Saved data entries:
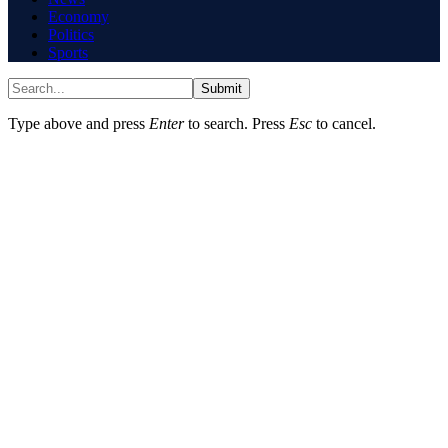
Economy
Politics
Sports
Submit
Type above and press
Enter
to search. Press
Esc
to cancel.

*Required action*
Without the pictures, give back every record precisely as shown.

*Completed task*
Economy
Politics
Sports
Submit
Type above and press
Enter
to search. Press
Esc
to cancel.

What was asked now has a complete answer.